Dear, kind she is; and daily dearer, kinder, Love shuts the door on the lamp and our two selves:
Not my stirring awakened the flame that behind her Lit up a face in the leathern dusk of the shelves.
Veterans are my books, with tarnished gilding: Yet there is one gives back to the winter grate Gold of a sunset flooding a college building, Gold of an hour I waited--as now I wait--
For a light step on the stair, a girl's low laughter, Rustle of silk, shy knuckles tapping the oak, Dinner and mirth upsetting my rooms and, after, Music, waltz upon waltz, till the June day broke.
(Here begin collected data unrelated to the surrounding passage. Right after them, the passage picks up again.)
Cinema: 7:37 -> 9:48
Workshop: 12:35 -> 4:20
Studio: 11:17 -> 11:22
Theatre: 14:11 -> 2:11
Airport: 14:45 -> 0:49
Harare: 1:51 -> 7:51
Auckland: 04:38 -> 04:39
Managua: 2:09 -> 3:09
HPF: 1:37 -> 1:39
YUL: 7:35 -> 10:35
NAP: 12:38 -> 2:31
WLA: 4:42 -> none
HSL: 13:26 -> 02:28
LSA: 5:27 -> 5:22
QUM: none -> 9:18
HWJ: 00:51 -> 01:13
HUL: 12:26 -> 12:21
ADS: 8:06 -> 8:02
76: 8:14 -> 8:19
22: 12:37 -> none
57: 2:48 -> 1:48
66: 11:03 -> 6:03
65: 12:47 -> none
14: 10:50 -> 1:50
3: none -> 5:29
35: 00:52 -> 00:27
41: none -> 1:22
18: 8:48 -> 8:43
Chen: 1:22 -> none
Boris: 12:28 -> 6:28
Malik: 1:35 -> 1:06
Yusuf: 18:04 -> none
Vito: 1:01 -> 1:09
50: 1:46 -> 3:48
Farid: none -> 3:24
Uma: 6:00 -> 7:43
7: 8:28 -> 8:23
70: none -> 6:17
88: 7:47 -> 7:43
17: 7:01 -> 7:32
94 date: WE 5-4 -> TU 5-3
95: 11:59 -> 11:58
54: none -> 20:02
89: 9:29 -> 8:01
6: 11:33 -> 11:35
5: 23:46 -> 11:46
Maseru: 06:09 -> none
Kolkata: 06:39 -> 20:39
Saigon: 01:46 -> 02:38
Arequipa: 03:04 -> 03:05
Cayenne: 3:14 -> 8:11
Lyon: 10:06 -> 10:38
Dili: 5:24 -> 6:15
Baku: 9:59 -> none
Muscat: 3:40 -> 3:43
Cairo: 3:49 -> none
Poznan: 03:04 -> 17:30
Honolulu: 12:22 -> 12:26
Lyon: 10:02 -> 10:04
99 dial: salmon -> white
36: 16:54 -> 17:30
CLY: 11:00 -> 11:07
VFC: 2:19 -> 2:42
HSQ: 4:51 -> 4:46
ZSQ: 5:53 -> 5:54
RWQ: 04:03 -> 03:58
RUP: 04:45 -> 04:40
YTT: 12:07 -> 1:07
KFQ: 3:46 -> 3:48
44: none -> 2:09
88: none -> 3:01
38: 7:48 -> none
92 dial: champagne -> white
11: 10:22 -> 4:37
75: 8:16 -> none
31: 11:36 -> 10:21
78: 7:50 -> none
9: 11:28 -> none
Where is her laughter now? Old tarnished covers-- You that reflect her with fresh young face unchanged-- Tell that we met, that we parted, not as lovers; Time, chance, brought us together, and these estranged.
Loyal were we to the mood of the moment granted, Bruised not its bloom, but danced on the wave of its joy; Passion--wisdom--fell back like a fence enchanted, Ringing a floor for us both--whole Heaven for the boy!
Where is she now? Regretted not, though departed, Blessings attend and follow her all her days! --Look to your hound: he dreams of the hares he started, Whines, and awakes, and stretches his limbs to the blaze.
Far old friend in the Manse, by the green ash peeling Flake by flake from the heat in the Yule log's core, Look past the woman you love. On wall and ceiling Climbs not a trellis of roses--and ghosts--of yore?
Thoughts, thoughts! Whistle them back like hounds returning-- Mark how her needles pause at a sound upstairs. Time for bed, and to leave the log's heart burning! Give ye good-night, but first thank God in your prayers!
THE ROOT
Deep, Love, yea, very deep. And in the dark exiled, I have no sense of light but still to creep And know the breast, but not the eyes. Thy child Saw ne'er his mother near, nor if she smiled; But only feels her weep.
Yet clouds and branches green There be aloft, somewhere, And winds, and angel birds that build between, As I believe--and I will not despair; For faith is evidence of things not seen. Love! if I could be there!
I will be patient, dear. Perchance some part of me Puts forth aloft and feels the rushing year And shades the bird, and is that happy tree Then were it strength to serve and not appear, And bliss, though blind, to be.
TO A FRIEND WHO SENT ME A BOX OF VIOLETS
Nay, more than violets These thoughts of thine, friend! Rather thy reedy brook-- Taw's tributary-- At midnight murmuring, Descried them, the delicate Dark-eyed goddesses, There by his cressy bed Dissolved and dreaming Dreams that distilled into dew All the purple of night, All the shine of a planet.